Tuesday, December 24, 2013

zui hou yige (the last one)‏

Shengdanjie Kauile! Merry Christmas everyone!

Thank you so much for all of you loving and supporting me, while I've been on my mission. Mom, I got your package! I loved it! I gave out the popcorn balls to random people who weren't expecting it, rather than the people in my district. An old lady practicing really basic piano hymns in the chapel, two high school students who went to a classroom in the chapel to study for a test, the chapel security guard. It was fun.

I sort of feel like my life is ending, like I've been floating peacefully in this universe for a while on the crest of a wave, but the waves are suddenly getting larger, louder, more intense, and any second now I'm going to crash against the firm hard shore, and I don't know what will happen then. I feel nervousness and fear for facing life after the mission, deep sadness for the people I will love here, and also an overwhelming gratitude for this experience.

At the same time, I have this sense that life actually isn't any louder or more intense than it seems. I am still me, still owner of those quiet, delicate decisions I make in my heart every day. I still have to drag myself from sleep and have time to stretch in the mornings. I still like to sit on the floor and cuddle up to the space heater during studies, like I have every winter day of my mission. I still have to think about and carefully choose my words when I talk to Sister Chu, and shift the space heater in her direction when she clutches her legs, indicating she is cold. In a week life will be as peaceful as it's ever been, just with different scenery.

Like, really. The details of life are always so beyond our control. I want to live inside that sweet reality I've found  during my mission, where life consists of a continual stream of choices to love or to not love. It's like an assembly line in a factory. You pick up one thing at a time, one person, one lesson, one conversation, and you decide what you do with it, and then you set it back down and do the same thing to whatever life brings you next. Over and over again. Life is just all these quiet little decisions we do in our hearts.

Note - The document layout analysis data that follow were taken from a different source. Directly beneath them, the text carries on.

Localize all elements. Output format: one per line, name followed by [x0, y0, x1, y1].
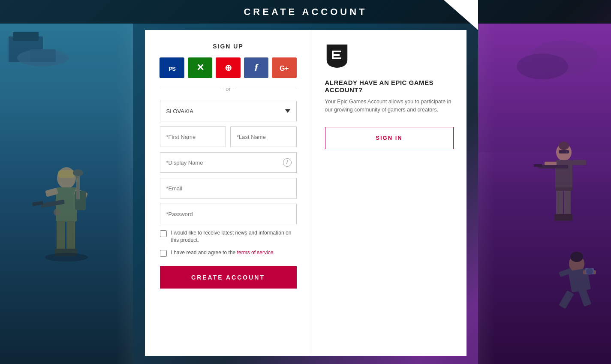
svg-rect-31 — [534, 164, 542, 167]
page-title: CREATE ACCOUNT — [244, 6, 367, 18]
svg-rect-26 — [559, 150, 569, 153]
country-select[interactable]: SLOVAKIA CZECH REPUBLIC AUSTRIA GERMANY … — [160, 101, 297, 121]
left-scene-bg — [0, 24, 133, 364]
nintendo-icon: ⊕ — [225, 63, 232, 73]
first-name-input[interactable] — [160, 126, 226, 147]
svg-rect-11 — [57, 221, 65, 251]
svg-point-18 — [73, 169, 83, 176]
svg-rect-49 — [332, 51, 334, 59]
terms-checkbox[interactable] — [160, 250, 167, 257]
playstation-signup-button[interactable] — [160, 57, 184, 78]
terms-label: I have read and agree to the terms of se… — [171, 249, 275, 256]
last-name-input[interactable] — [230, 126, 297, 147]
create-account-button[interactable]: CREATE ACCOUNT — [160, 266, 297, 289]
svg-rect-33 — [564, 189, 571, 217]
modal-container: SIGN UP ✕ ⊕ or — [145, 30, 467, 356]
svg-rect-17 — [76, 174, 80, 199]
facebook-signup-button[interactable] — [244, 57, 268, 78]
epic-games-logo — [325, 43, 454, 70]
svg-rect-12 — [66, 221, 75, 251]
svg-rect-27 — [555, 160, 572, 190]
svg-rect-36 — [555, 187, 572, 191]
terms-suffix: . — [273, 250, 274, 256]
svg-rect-2 — [13, 32, 39, 41]
divider-line-left — [160, 89, 222, 89]
svg-rect-16 — [58, 170, 75, 178]
already-account-description: Your Epic Games Account allows you to pa… — [325, 98, 454, 114]
terms-prefix: I have read and agree to the — [171, 250, 237, 256]
email-input[interactable] — [160, 178, 297, 199]
svg-rect-4 — [30, 49, 56, 62]
existing-account-panel: ALREADY HAVE AN EPIC GAMES ACCOUNT? Your… — [312, 30, 467, 356]
social-buttons-row: ✕ ⊕ — [160, 57, 297, 78]
google-signup-button[interactable] — [272, 57, 296, 78]
header-bar: CREATE ACCOUNT — [0, 0, 611, 24]
signup-panel: SIGN UP ✕ ⊕ or — [145, 30, 312, 356]
password-field-group — [160, 204, 297, 224]
svg-rect-32 — [556, 189, 563, 217]
svg-point-25 — [559, 141, 569, 150]
svg-rect-44 — [559, 290, 574, 309]
country-field-group: SLOVAKIA CZECH REPUBLIC AUSTRIA GERMANY … — [160, 101, 297, 121]
svg-point-20 — [54, 209, 60, 216]
svg-point-23 — [517, 54, 568, 79]
svg-point-19 — [45, 253, 88, 262]
right-scene-bg — [478, 24, 611, 364]
already-account-heading: ALREADY HAVE AN EPIC GAMES ACCOUNT? — [325, 79, 454, 93]
nintendo-signup-button[interactable]: ⊕ — [216, 57, 240, 78]
svg-point-43 — [586, 268, 593, 275]
or-divider: or — [160, 86, 297, 92]
display-name-input[interactable] — [160, 152, 297, 173]
terms-checkbox-group: I have read and agree to the terms of se… — [160, 249, 297, 257]
svg-point-38 — [570, 252, 583, 262]
xbox-icon: ✕ — [196, 62, 204, 73]
name-fields-group — [160, 126, 297, 147]
newsletter-checkbox-group: I would like to receive latest news and … — [160, 229, 297, 244]
sign-up-heading: SIGN UP — [160, 43, 297, 50]
sign-in-button[interactable]: SIGN IN — [325, 127, 454, 149]
facebook-icon — [255, 62, 258, 73]
display-name-group: i — [160, 152, 297, 173]
display-name-info-icon[interactable]: i — [283, 158, 292, 167]
svg-rect-29 — [572, 160, 586, 165]
or-text: or — [226, 86, 231, 92]
newsletter-label: I would like to receive latest news and … — [171, 229, 297, 244]
svg-rect-35 — [562, 214, 572, 221]
email-field-group — [160, 178, 297, 199]
svg-rect-21 — [478, 24, 611, 152]
svg-rect-30 — [538, 165, 568, 168]
newsletter-checkbox[interactable] — [160, 230, 167, 237]
playstation-icon — [169, 63, 175, 73]
xbox-signup-button[interactable]: ✕ — [188, 57, 212, 78]
terms-of-service-link[interactable]: terms of service — [237, 250, 274, 256]
password-input[interactable] — [160, 204, 297, 224]
google-plus-icon — [280, 63, 289, 73]
divider-line-right — [235, 89, 297, 89]
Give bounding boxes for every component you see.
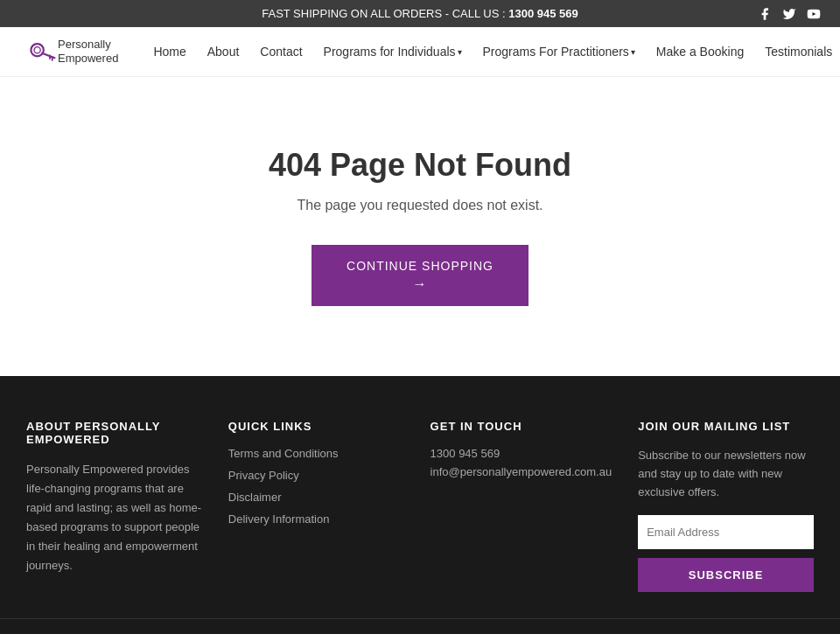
nav-contact[interactable]: Contact	[251, 39, 311, 64]
logo-icon	[26, 36, 58, 67]
footer-mailing-title: JOIN OUR MAILING LIST	[638, 420, 814, 433]
footer-grid: ABOUT PERSONALLY EMPOWERED Personally Em…	[26, 420, 814, 592]
footer-links-col: QUICK LINKS Terms and Conditions Privacy…	[228, 420, 404, 592]
footer-contact-title: GET IN TOUCH	[430, 420, 612, 433]
nav-home[interactable]: Home	[144, 39, 194, 64]
nav-about[interactable]: About	[199, 39, 248, 64]
footer-link-delivery[interactable]: Delivery Information	[228, 512, 404, 526]
footer-about-text: Personally Empowered provides life-chang…	[26, 460, 202, 576]
main-content: 404 Page Not Found The page you requeste…	[0, 77, 840, 376]
nav-programs-practitioners[interactable]: Programs For Practitioners ▾	[474, 39, 644, 64]
facebook-icon[interactable]	[756, 7, 774, 24]
nav-make-booking[interactable]: Make a Booking	[648, 39, 752, 64]
svg-point-2	[34, 47, 40, 53]
email-input[interactable]	[638, 515, 814, 549]
subscribe-button[interactable]: SUBSCRIBE	[638, 558, 814, 592]
footer-link-privacy[interactable]: Privacy Policy	[228, 469, 404, 482]
logo-text: Personally Empowered	[58, 38, 118, 65]
chevron-down-icon: ▾	[458, 47, 462, 57]
footer-mailing-desc: Subscribe to our newsletters now and sta…	[638, 447, 814, 501]
chevron-down-icon-2: ▾	[631, 47, 635, 57]
top-banner: FAST SHIPPING ON ALL ORDERS - CALL US : …	[0, 0, 840, 27]
nav-programs-individuals[interactable]: Programs for Individuals ▾	[315, 39, 471, 64]
footer-phone: 1300 945 569	[430, 447, 612, 460]
footer-mailing-col: JOIN OUR MAILING LIST Subscribe to our n…	[638, 420, 814, 592]
footer-about-col: ABOUT PERSONALLY EMPOWERED Personally Em…	[26, 420, 202, 592]
error-title: 404 Page Not Found	[269, 147, 571, 184]
twitter-icon[interactable]	[780, 7, 798, 24]
footer-link-terms[interactable]: Terms and Conditions	[228, 447, 404, 460]
nav-testimonials[interactable]: Testimonials	[756, 39, 840, 64]
footer-email: info@personallyempowered.com.au	[430, 465, 612, 478]
footer-contact-col: GET IN TOUCH 1300 945 569 info@personall…	[430, 420, 612, 592]
banner-phone: 1300 945 569	[508, 7, 578, 20]
error-subtitle: The page you requested does not exist.	[297, 198, 542, 213]
footer-links-title: QUICK LINKS	[228, 420, 404, 433]
footer-about-title: ABOUT PERSONALLY EMPOWERED	[26, 420, 202, 446]
svg-point-1	[31, 44, 43, 56]
youtube-icon[interactable]	[805, 7, 822, 24]
header: Personally Empowered Home About Contact …	[0, 27, 840, 77]
main-nav: Home About Contact Programs for Individu…	[144, 39, 840, 64]
continue-shopping-button[interactable]: CONTINUE SHOPPING →	[312, 245, 528, 306]
arrow-icon: →	[413, 276, 428, 292]
footer-link-disclaimer[interactable]: Disclaimer	[228, 491, 404, 504]
footer: ABOUT PERSONALLY EMPOWERED Personally Em…	[0, 376, 840, 618]
logo[interactable]: Personally Empowered	[26, 36, 118, 67]
footer-bottom: © 2018, Personally Empowered | All Right…	[0, 618, 840, 634]
banner-text: FAST SHIPPING ON ALL ORDERS - CALL US :	[262, 7, 508, 20]
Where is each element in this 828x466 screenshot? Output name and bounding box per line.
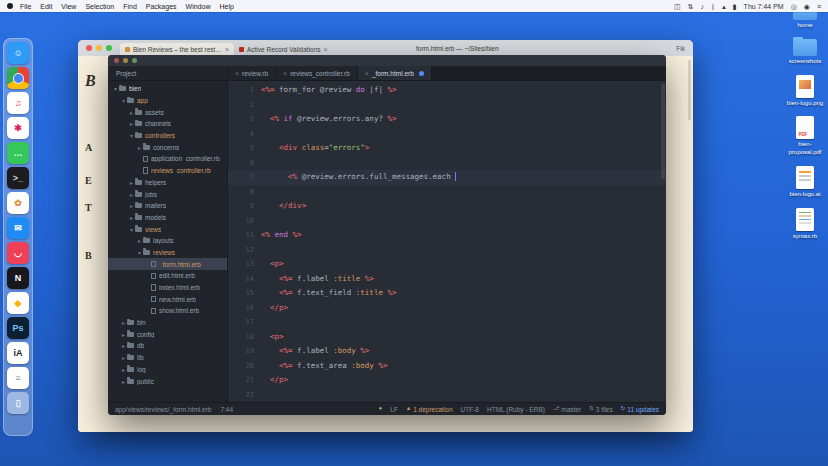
tree-item-assets[interactable]: ▸assets — [108, 106, 227, 118]
battery-icon[interactable]: ▮ — [733, 3, 737, 10]
bien-logo-ai[interactable]: bien-logo.ai — [783, 166, 827, 199]
tree-item-config[interactable]: ▸config — [108, 328, 227, 340]
deprecation-warning[interactable]: ▲1 deprecation — [406, 406, 453, 413]
tree-item-reviews-controller-rb[interactable]: reviews_controller.rb — [108, 165, 227, 177]
sync-icon[interactable]: ⇅ — [688, 3, 694, 10]
tree-item-bien[interactable]: ▾bien — [108, 83, 227, 95]
tree-item-reviews[interactable]: ▾reviews — [108, 247, 227, 259]
ia-writer-dock-icon[interactable]: iA — [7, 342, 29, 364]
cursor-position[interactable]: 7:44 — [220, 406, 233, 413]
menu-item-packages[interactable]: Packages — [146, 3, 177, 10]
tree-item-bin[interactable]: ▸bin — [108, 317, 227, 329]
code-line-22[interactable]: 22 — [228, 388, 666, 403]
tree-item-models[interactable]: ▸models — [108, 212, 227, 224]
editor-tab-reviews-controller-rb[interactable]: ×reviews_controller.rb — [276, 66, 358, 80]
tree-item-channels[interactable]: ▸channels — [108, 118, 227, 130]
menu-item-file[interactable]: File — [20, 3, 31, 10]
slack-dock-icon[interactable]: ✱ — [7, 117, 29, 139]
minimize-window-icon[interactable] — [96, 45, 102, 51]
close-window-icon[interactable] — [114, 58, 119, 63]
code-line-17[interactable]: 17 — [228, 315, 666, 330]
editor-scrollbar[interactable] — [661, 83, 665, 179]
code-line-3[interactable]: 3 <% if @review.errors.any? %> — [228, 112, 666, 127]
notion-dock-icon[interactable]: N — [7, 267, 29, 289]
textedit-dock-icon[interactable]: ≡ — [7, 367, 29, 389]
browser-scrollbar[interactable] — [688, 60, 691, 120]
code-line-6[interactable]: 6 — [228, 156, 666, 171]
code-editor[interactable]: 1<%= form_for @review do |f| %>23 <% if … — [228, 81, 666, 402]
tree-item-show-html-erb[interactable]: show.html.erb — [108, 305, 227, 317]
tree-item-lib[interactable]: ▸lib — [108, 352, 227, 364]
tree-item-layouts[interactable]: ▸layouts — [108, 235, 227, 247]
file-path[interactable]: app/views/reviews/_form.html.erb — [115, 406, 211, 413]
messages-dock-icon[interactable]: … — [7, 142, 29, 164]
menu-clock[interactable]: Thu 7:44 PM — [744, 3, 784, 10]
tree-item-edit-html-erb[interactable]: edit.html.erb — [108, 270, 227, 282]
tree-item-jobs[interactable]: ▸jobs — [108, 188, 227, 200]
close-icon[interactable]: × — [365, 70, 369, 77]
editor-tab-form-html-erb[interactable]: ×_form.html.erb — [358, 66, 432, 80]
code-line-2[interactable]: 2 — [228, 98, 666, 113]
project-tab[interactable]: Project — [108, 66, 228, 80]
tree-item-app[interactable]: ▾app — [108, 95, 227, 107]
pocket-dock-icon[interactable]: ◡ — [7, 242, 29, 264]
tree-item-log[interactable]: ▸log — [108, 364, 227, 376]
line-ending[interactable]: LF — [390, 406, 398, 413]
code-line-5[interactable]: 5 <div class="errors"> — [228, 141, 666, 156]
tree-item-mailers[interactable]: ▸mailers — [108, 200, 227, 212]
photoshop-dock-icon[interactable]: Ps — [7, 317, 29, 339]
sketch-dock-icon[interactable]: ◆ — [7, 292, 29, 314]
siri-icon[interactable]: ◉ — [804, 3, 810, 10]
status-ok-dot[interactable]: ● — [379, 406, 382, 412]
code-line-1[interactable]: 1<%= form_for @review do |f| %> — [228, 83, 666, 98]
encoding[interactable]: UTF-8 — [461, 406, 479, 413]
menu-item-help[interactable]: Help — [219, 3, 233, 10]
zoom-window-icon[interactable] — [106, 45, 112, 51]
tree-item-concerns[interactable]: ▸concerns — [108, 141, 227, 153]
bien-logo-image[interactable]: bien-logo.png — [783, 75, 827, 108]
code-line-15[interactable]: 15 <%= f.text_field :title %> — [228, 286, 666, 301]
zoom-window-icon[interactable] — [132, 58, 137, 63]
tree-item-db[interactable]: ▸db — [108, 340, 227, 352]
wifi-icon[interactable]: ▴ — [722, 3, 726, 10]
minimize-window-icon[interactable] — [123, 58, 128, 63]
editor-tab-review-rb[interactable]: ×review.rb — [228, 66, 276, 80]
tree-item-public[interactable]: ▸public — [108, 375, 227, 387]
volume-icon[interactable]: ♪ — [701, 3, 705, 10]
code-line-21[interactable]: 21 </p> — [228, 373, 666, 388]
tree-item-views[interactable]: ▾views — [108, 223, 227, 235]
code-line-18[interactable]: 18 <p> — [228, 330, 666, 345]
screenshots-folder[interactable]: screenshots — [783, 39, 827, 66]
code-line-12[interactable]: 12 — [228, 243, 666, 258]
code-line-16[interactable]: 16 </p> — [228, 301, 666, 316]
syntax-rb[interactable]: syntax.rb — [783, 208, 827, 241]
code-line-13[interactable]: 13 <p> — [228, 257, 666, 272]
terminal-dock-icon[interactable]: >_ — [7, 167, 29, 189]
code-line-4[interactable]: 4 — [228, 127, 666, 142]
spotlight-icon[interactable]: ◎ — [791, 3, 797, 10]
code-line-11[interactable]: 11<% end %> — [228, 228, 666, 243]
tree-item-form-html-erb[interactable]: _form.html.erb — [108, 258, 227, 270]
git-branch[interactable]: ⎇master — [553, 406, 581, 413]
photos-dock-icon[interactable]: ✿ — [7, 192, 29, 214]
finder-dock-icon[interactable]: ☺ — [7, 42, 29, 64]
close-icon[interactable]: × — [225, 46, 229, 53]
code-line-19[interactable]: 19 <%= f.label :body %> — [228, 344, 666, 359]
menu-item-selection[interactable]: Selection — [85, 3, 114, 10]
code-line-10[interactable]: 10 — [228, 214, 666, 229]
menu-item-find[interactable]: Find — [123, 3, 137, 10]
apple-menu-icon[interactable] — [7, 3, 13, 9]
trash-dock-icon[interactable]: ▯ — [7, 392, 29, 414]
mail-dock-icon[interactable]: ✉ — [7, 217, 29, 239]
tree-item-application-controller-rb[interactable]: application_controller.rb — [108, 153, 227, 165]
tree-item-index-html-erb[interactable]: index.html.erb — [108, 282, 227, 294]
code-line-20[interactable]: 20 <%= f.text_area :body %> — [228, 359, 666, 374]
close-icon[interactable]: × — [235, 70, 239, 77]
code-line-9[interactable]: 9 </div> — [228, 199, 666, 214]
git-files[interactable]: ⇅3 files — [589, 406, 613, 413]
close-window-icon[interactable] — [86, 45, 92, 51]
browser-profile-label[interactable]: Fik — [676, 45, 685, 52]
bluetooth-icon[interactable]: ᛒ — [711, 3, 715, 10]
close-icon[interactable]: × — [283, 70, 287, 77]
grammar[interactable]: HTML (Ruby - ERB) — [487, 406, 545, 413]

I feel so thankful for the atonement, for teaching me once I have set something down in the past, not to worry about it so much. Sometimes we have time and eyesight to rectify our mistakes, but sometimes we do all we can and it's still not enough. If we start freaking out about all we did wrong, we're going to miss all the opportunities for better decisions that keep coming down the line. We have to keep our minds focused on whatever person or challenge or requirement is in front of us right now, and just doing the best we can.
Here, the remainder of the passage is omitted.